An anthropomorphic view is lossier than a cybernetic one, but it’s way better than an individualistic view (where systemic bias contrary to individual desire is literally unthinkable). [3]

[…] If you come to Marx with a cybernetic POV it becomes a better model for the social-economic complex.

Some Marxists get misled by the absence of typical cybernetic terminology & lean into an anthropomorphism that isn’t justified. [4]

How many marxists do this these days, though? Not so many, because of the popularization of systems thinking. Folks are used to thinking through feedback loops these days, so it becomes more clear that Marx isn’t portraying Capital as an animal but as a self-regulating machine. [5]

Ed Berger also makes a good point on this in the thread too, pointing out:

It’s self-regulating because human social life is structured via the law of value and its reproduction. The analysis of reification presupposes this, not the other way around (material -> consciousness, not the idealist movement consciousness -> material) [1]

“…this fetishism of the world of commodities arises from the peculiar social character of the labour which produces them”. [2]

@enkiv2 continues:

It’s a machine made of people. Like any large-scale persistent system, it contains error-correcting logic to render irrelevant whatever components do not correctly follow its mode of operation. (That is what defines its mode of operation: what direction deviations are pushed.) [1]

“The function of a system is what it does”

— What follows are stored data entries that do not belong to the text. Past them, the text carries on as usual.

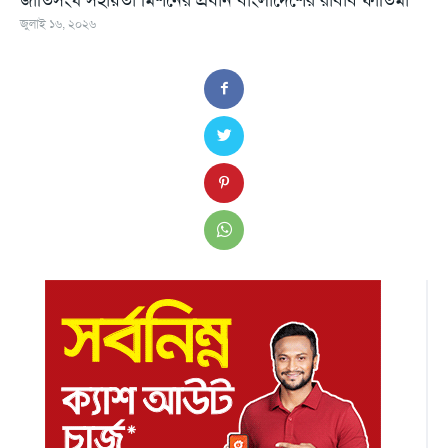
জুলাই ১৬, ২০২৬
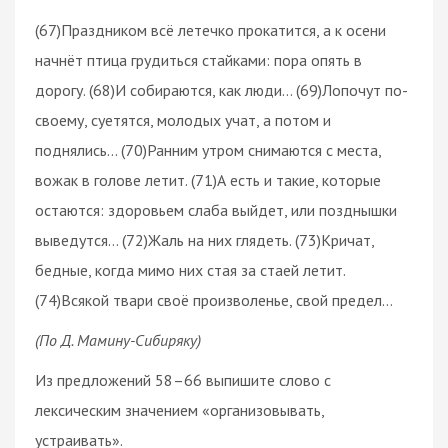
(67)Праздником всё летечко прокатится, а к осени
начнёт птица грудиться стайками: пора опять в
дорогу. (68)И собираются, как люди… (69)Лопочут по-
своему, суетятся, молодых учат, а потом и
поднялись… (70)Ранним утром снимаются с места,
вожак в голове летит. (71)А есть и такие, которые
остаются: здоровьем слаба выйдет, или позднышки
выведутся… (72)Жаль на них глядеть. (73)Кричат,
бедные, когда мимо них стая за стаей летит.
(74)Всякой твари своё произволенье, свой предел…
(По Д. Мамину-Сибиряку)
Из предложений 58–66 выпишите слово с
лексическим значением «организовывать,
устраивать».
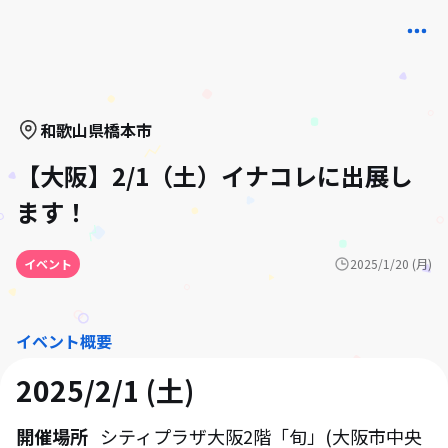
和歌山県
橋本市
【大阪】2/1（土）イナコレに出展し
ます！
イベント
2025/1/20 (月)
イベント概要
2025/2/1 (土)
開催場所
シティプラザ大阪2階「旬」(大阪市中央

The anthropomorphic error is to assume design. Really, even the capitalist class is a victim of capitalism — simply a more comfortable victim. Capital organizes itself because it is a stable spot in possibility space. [2]

Now, sure: capital is not a physical object. It’s a social construct. That makes it no more real than money (something else we refer to as a noun & do a lot of math to understand), or government (something we anthropomorphize all the time). [3]

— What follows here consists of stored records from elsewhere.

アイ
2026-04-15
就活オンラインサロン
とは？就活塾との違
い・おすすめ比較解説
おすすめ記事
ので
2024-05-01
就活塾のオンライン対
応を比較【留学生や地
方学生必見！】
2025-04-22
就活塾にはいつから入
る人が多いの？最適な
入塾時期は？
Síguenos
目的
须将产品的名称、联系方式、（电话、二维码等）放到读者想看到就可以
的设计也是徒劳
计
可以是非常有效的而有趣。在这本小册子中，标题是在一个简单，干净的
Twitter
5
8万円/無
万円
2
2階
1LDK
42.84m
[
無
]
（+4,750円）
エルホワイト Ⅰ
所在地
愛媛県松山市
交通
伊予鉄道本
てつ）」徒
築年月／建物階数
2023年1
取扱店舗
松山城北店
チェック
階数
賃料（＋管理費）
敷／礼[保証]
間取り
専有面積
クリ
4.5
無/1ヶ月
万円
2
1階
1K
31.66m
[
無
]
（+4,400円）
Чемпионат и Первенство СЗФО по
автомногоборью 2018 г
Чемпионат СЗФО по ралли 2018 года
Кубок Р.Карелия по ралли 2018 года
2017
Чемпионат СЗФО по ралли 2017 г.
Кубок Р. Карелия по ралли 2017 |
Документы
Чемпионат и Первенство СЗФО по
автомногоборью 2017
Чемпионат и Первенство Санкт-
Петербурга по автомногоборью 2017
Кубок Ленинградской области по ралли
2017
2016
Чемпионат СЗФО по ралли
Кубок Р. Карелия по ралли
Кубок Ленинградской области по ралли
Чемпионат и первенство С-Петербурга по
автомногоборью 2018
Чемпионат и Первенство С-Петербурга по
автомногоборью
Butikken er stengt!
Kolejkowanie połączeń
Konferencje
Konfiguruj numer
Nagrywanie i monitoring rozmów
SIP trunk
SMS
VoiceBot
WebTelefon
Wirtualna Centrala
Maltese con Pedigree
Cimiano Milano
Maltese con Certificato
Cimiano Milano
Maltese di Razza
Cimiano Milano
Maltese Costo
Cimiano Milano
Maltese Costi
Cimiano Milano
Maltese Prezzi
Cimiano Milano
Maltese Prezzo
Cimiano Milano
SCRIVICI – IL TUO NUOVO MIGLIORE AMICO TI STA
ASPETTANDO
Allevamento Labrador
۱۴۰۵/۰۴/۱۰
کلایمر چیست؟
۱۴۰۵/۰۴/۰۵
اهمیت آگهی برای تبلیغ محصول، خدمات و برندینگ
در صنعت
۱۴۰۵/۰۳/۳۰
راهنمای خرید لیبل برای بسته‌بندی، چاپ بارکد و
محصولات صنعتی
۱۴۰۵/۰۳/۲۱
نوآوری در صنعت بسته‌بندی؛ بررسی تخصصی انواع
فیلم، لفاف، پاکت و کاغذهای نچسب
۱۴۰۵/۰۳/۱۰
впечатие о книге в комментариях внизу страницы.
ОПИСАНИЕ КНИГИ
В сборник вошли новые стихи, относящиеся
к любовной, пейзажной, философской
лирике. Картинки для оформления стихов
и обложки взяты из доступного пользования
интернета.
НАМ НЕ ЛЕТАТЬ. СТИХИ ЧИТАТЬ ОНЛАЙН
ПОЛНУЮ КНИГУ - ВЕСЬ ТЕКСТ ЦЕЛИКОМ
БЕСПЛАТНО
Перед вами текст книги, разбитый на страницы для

To bring this full circle:

Something every social construct has in common is that, because its rules are enforced by people instead of physics, how things seem has more influence on behavior than how they are. This means rapid thrashing as illusions appear & disappear. [4]

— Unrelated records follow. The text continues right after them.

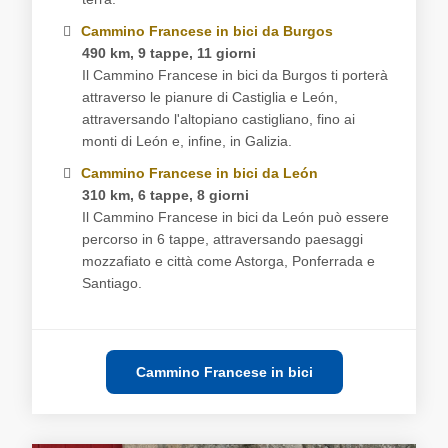
Cammino Francese in bici da Burgos
490 km, 9 tappe, 11 giorni
Il Cammino Francese in bici da Burgos ti porterà
attraverso le pianure di Castiglia e León,
attraversando l'altopiano castigliano, fino ai
monti di León e, infine, in Galizia.
Cammino Francese in bici da León
310 km, 6 tappe, 8 giorni
Il Cammino Francese in bici da León può essere
percorso in 6 tappe, attraversando paesaggi
mozzafiato e città come Astorga, Ponferrada e
Santiago.
Cammino Francese in bici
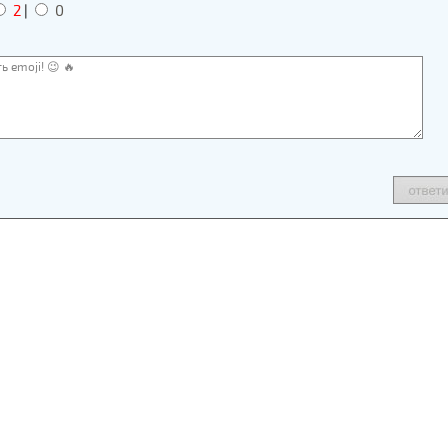
2
|
0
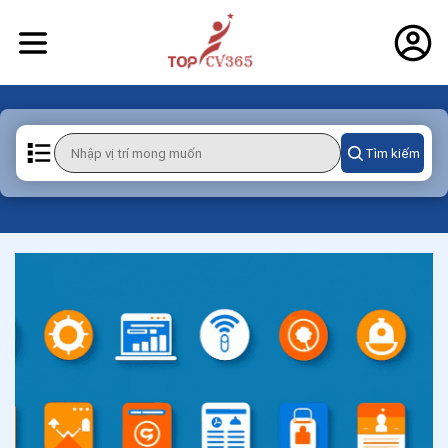
Tìm kiếm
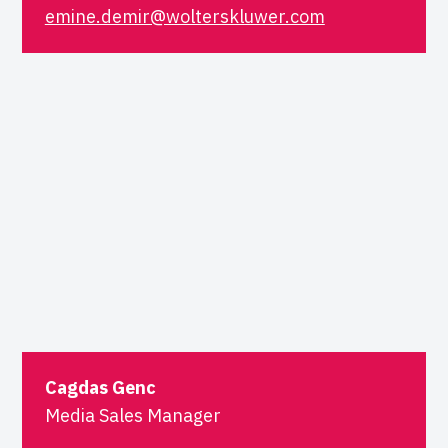
emine.demir@wolterskluwer.com
Cagdas Genc
Media Sales Manager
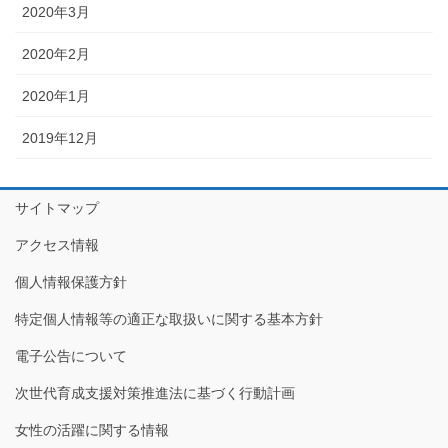
2020年3月
2020年2月
2020年1月
2019年12月
サイトマップ
アクセス情報
個人情報保護方針
特定個人情報等の適正な取扱いに関する基本方針
電子公告について
次世代育成支援対策推進法に基づく行動計画
女性の活躍に関する情報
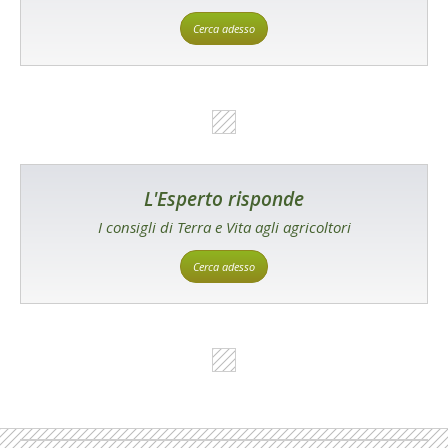
Cerca adesso
L'Esperto risponde
I consigli di Terra e Vita agli agricoltori
Cerca adesso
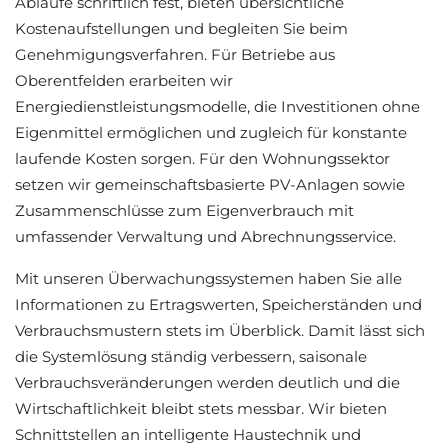
Abläufe schriftlich fest, bieten übersichtliche
Kostenaufstellungen und begleiten Sie beim
Genehmigungsverfahren. Für Betriebe aus
Oberentfelden erarbeiten wir
Energiedienstleistungsmodelle, die Investitionen ohne
Eigenmittel ermöglichen und zugleich für konstante
laufende Kosten sorgen. Für den Wohnungssektor
setzen wir gemeinschaftsbasierte PV-Anlagen sowie
Zusammenschlüsse zum Eigenverbrauch mit
umfassender Verwaltung und Abrechnungsservice.
Mit unseren Überwachungssystemen haben Sie alle
Informationen zu Ertragswerten, Speicherständen und
Verbrauchsmustern stets im Überblick. Damit lässt sich
die Systemlösung ständig verbessern, saisonale
Verbrauchsveränderungen werden deutlich und die
Wirtschaftlichkeit bleibt stets messbar. Wir bieten
Schnittstellen an intelligente Haustechnik und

In other words, social constructs are eldritch (in the sense of ‘pertaining to elves’: all money has the characteristic of faery gold, disappearing suddenly as some representation of value elsewhere in the system changes). [5]

I haven’t read Fischer’s essay here so I’m not sure if this is the same as what he means by eerie, but from that quote it sure sounds like there’s overlap. [6]

I think this is absolutely true and there is considerable overlap. Capital is eerie for Fisher in the sense that it is not “real” (as @enkiv2 describes) but you can see its effects everywhere — it is a “failure of absence” and a “failure of presence”. In seeing those effects but not seeing its “form”, just like in the case of Fisher’s exemplary “eerie cry”, we have a tendency to imagine its “vocalic” — or perhaps, more accurately, in this case, “affective” — body which may only exist in the imagination but nonetheless assists us in thinking this process of “operative abstraction” (to borrow from Ed again) as it unfolds around us.

This thread continued on at length from this point and went in various directions that I ultimately lost track of so I’d rather not excavate those. It’s far too knotted. It was a good chat though if you want to explore it for yourself.

For more of Spinoza’s relevance to The Weird and the Eerie I’d recommend this old post of mine called “Weird Immanence“.


Update: @cyberpyre rightly adds:

I think the Deleuzian concept of virtuality clears most of this up; Capital is not an actual entity, but by means of material (non-virtual) relations, a space of difference is created which produces actuality. [1]

“[…] a nonnumcrical multiplicity […] plunges into another dimension, which is no longer spatial and is purely temporal: lt moves from the virtual to its actualization, it actualizes itself by creating lines of differentiation that correspond to its differences in kind.” [2]

There’s lots of different ways of saying it. The point is that people so rarely get it, it’s great to have an accessible breakdown.